The time when it might have been possible to appeal to Republican voters to actually hold their elected officials accountable has long since passed.
We're in the end game now.
5 comments:
These guys are so pathetic. "Look at me, look at me, LOOK AT MEEEE!!!!!"
we're in the end game now.
Ain't that the truth. In my 68 years the ratchet has only gone 1 way, and I see no reason that might change. And what comes after a failed insurrection?
We're in the end game now.
"This brings us to our second relatively uninteresting question, which is what to do about the alt-right [and, by extension, the right in general]. In this case the answer is even easier and more obvious than the first: you smash their bases of power, with violent resistance if necessary. If you want a more general solution that also takes care of the factors that led to a bunch of idiot racists being emboldened in the first place you drag all the billionaires out of their houses and put their heads on spikes.
"But the ease of answer reveals the deeper problem with 'what's to be done' as an angle on the alt-right. We all know what's to be done. Nazis have been the go-to example for people arguing why sometimes violent resistance is necessary for decades. But in the absence of a credible resistance that consists of more than hashtags and an inexplicable propensity to take Louise Mensch seriously the knowledge of what we should do is fairly useless. We're not doing it, and I am to say the least skeptical that screaming 'for fuck's sake, just bash the fucking nazis' skulls in already' for the enxt 350 pages would magically kickstart a mass uprising.
"Instead this book asks a different question: if winning is off the table, what should we do instead? Because the grim reality is that things look really fucking bad. Ecological disaster is looming, the geopolitical order is paralyzed, and we're not putting nearly enough billionaire heads on spikes to plausibly change it. What, then, is left?

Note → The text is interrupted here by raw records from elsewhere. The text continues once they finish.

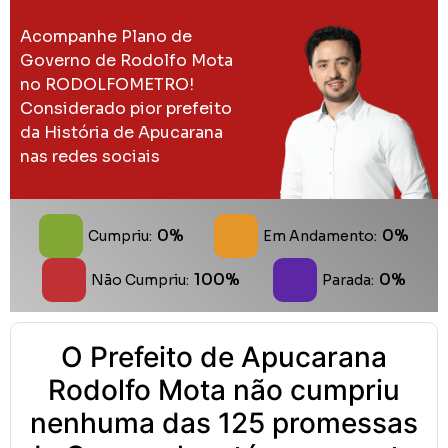
Acompanhe Plano de
Governo de Rodolfo Mota
no RODOLFOMETRO!
Considerado pior prefeito
da História de Apucarana
nas redes sociais
0%
0%
Cumpriu:
Em Andamento:
100%
0%
Não Cumpriu:
Parada:
O Prefeito de Apucarana
Rodolfo Mota não cumpriu
nenhuma das 125 promessas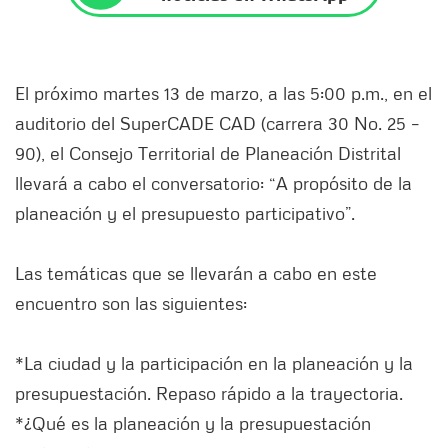
El próximo martes 13 de marzo, a las 5:00 p.m., en el
auditorio del SuperCADE CAD (carrera 30 No. 25 –
90), el Consejo Territorial de Planeación Distrital
llevará a cabo el conversatorio: “A propósito de la
planeación y el presupuesto participativo”.
Las temáticas que se llevarán a cabo en este
encuentro son las siguientes:
*La ciudad y la participación en la planeación y la
presupuestación. Repaso rápido a la trayectoria.
*¿Qué es la planeación y la presupuestación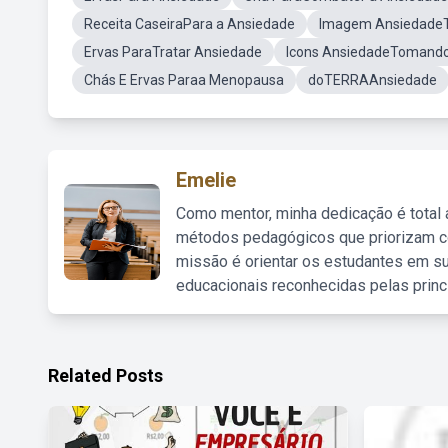
Receita CaseiraPara a Ansiedade
Imagem Ansiedade
Ervas ParaTratar Ansiedade
Icons AnsiedadeTomand
Chás E Ervas Paraa Menopausa
doTERRAAnsiedade
Emelie
Como mentor, minha dedicação é total
métodos pedagógicos que priorizam co
missão é orientar os estudantes em su
educacionais reconhecidas pelas princ
Related Posts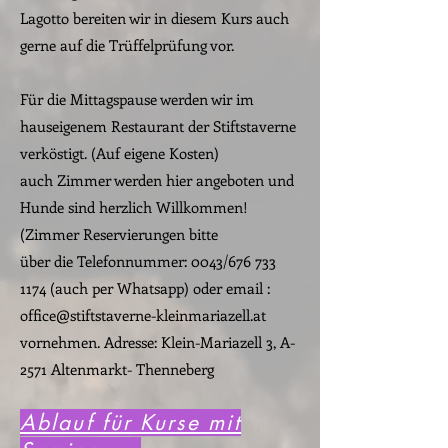
Lagotto bereiten wir in diesem Kurs
auch
gerne auf die Trüffelprüfung vor.
Für die Mittagspause werden wir im
hauseigenem Restaurant der Stiftstaverne
verköstigt. (Auf eigene Kosten)
auch Zimmer werden hier angeboten und
Hunde sind herzlich Willkommen!
(Zimmer Reservierungen bitte
über die Telefonnummer: 0043/676
733
1174
(auch per Whatsapp)
oder email :
office@stiftstaverne-kleinmariazell.at
vornehmen. Adresse: Klein-Mariazell 3, A-
2571 Altenmarkt- Thenneberg
Ablauf für Kurse mit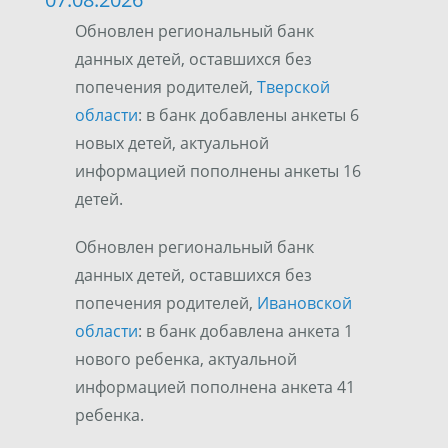
Обновлен региональный банк
данных детей, оставшихся без
попечения родителей,
Тверской
области
: в банк добавлены анкеты 6
новых детей, актуальной
информацией пополнены анкеты 16
детей.
Обновлен региональный банк
данных детей, оставшихся без
попечения родителей,
Ивановской
области
: в банк добавлена анкета 1
нового ребенка, актуальной
информацией пополнена анкета 41
ребенка.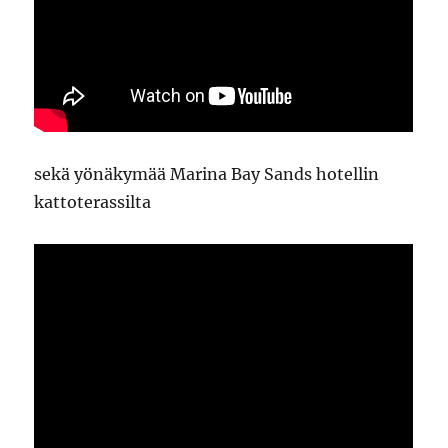
sekä yönäkymää Marina Bay Sands hotellin
kattoterassilta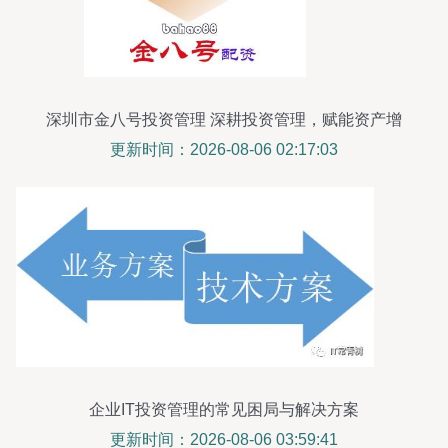
深圳市金八号投资管理 深耕投资管理，赋能资产增
值
更新时间：2026-08-06 02:17:03
企业IT投资管理的常见困局与解决方案
更新时间：2026-08-06 03:59:41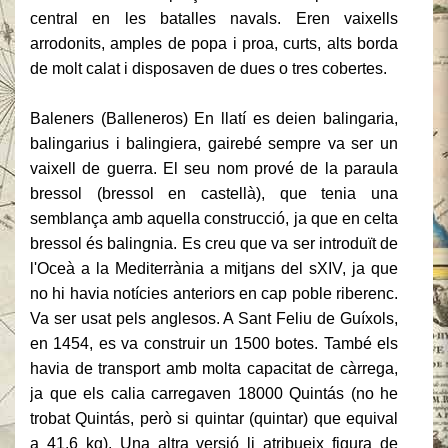
central en les batalles navals.
Eren vaixells
arrodonits, amples de popa i proa, curts, alts borda
de molt calat i disposaven de dues o tres cobertes.
Baleners (Balleneros) En llatí es deien balingaria,
balingarius i balingiera, gairebé sempre va ser un
vaixell de guerra.
El seu nom prové de la paraula
bressol (bressol en castellà), que tenia una
semblança amb aquella construcció, ja que en celta
bressol és balingnia.
Es creu que va ser introduït de
l'Oceà a la Mediterrània a mitjans del sXIV, ja que
no hi havia notícies anteriors en cap poble riberenc.
Va ser usat pels anglesos.
A Sant Feliu de Guíxols,
en 1454, es va construir un 1500 botes.
També els
havia de transport amb molta capacitat de càrrega,
ja que els calia carregaven 18000 Quintás (no he
trobat Quintás, però si quintar (quintar) que equival
a 41,6 kg).
Una altra versió li atribueix figura de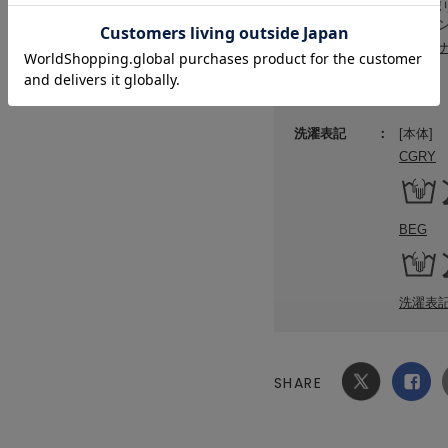
素材
本体:ポ
ウレタン
サステ
原産国
中国
洗濯表記
[本体]
CGRY
BEG
洗濯表
SHARE
Xでシ
facebook
ェア
でシェ
ア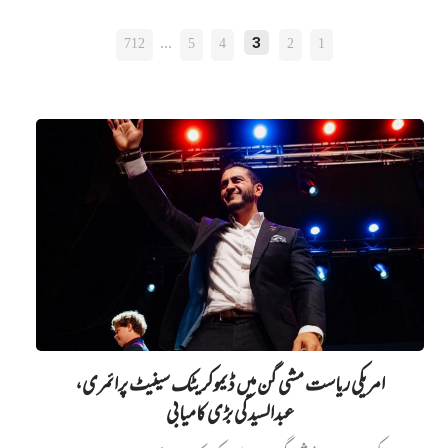
POSTS
712
…
5
4
2
1
3
PAGINATION
امریکی ریاست مشی گن میں ڈیموکریٹک سینیٹ پرائمری،
عبدالسید کی بڑی کامیابی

"This is not a question with straightforward answers. Straightforwardness is for victors who get statues and ballads. The defeated operate from shadows and hidden places, and the legacies they leave are cryptic and secret. This book behaves accordingly, and there are limits to what I am willing or indeed able to explain."
-- Dr. Elizabeth Sandifer, introduction to her collection Neoreaction a Basilisk: essays on and around the alt-right (Ithaca: Eruditorum Press, 2017)
Speaking of "bringing up a little nugget," golden, fiducial, true weight.
She writes what I'm thinking...to the limits of the excerpt above.
So listening to things sometimes you shouldn't can be forgiven.
Getting the time you wasted returned, is not refundable.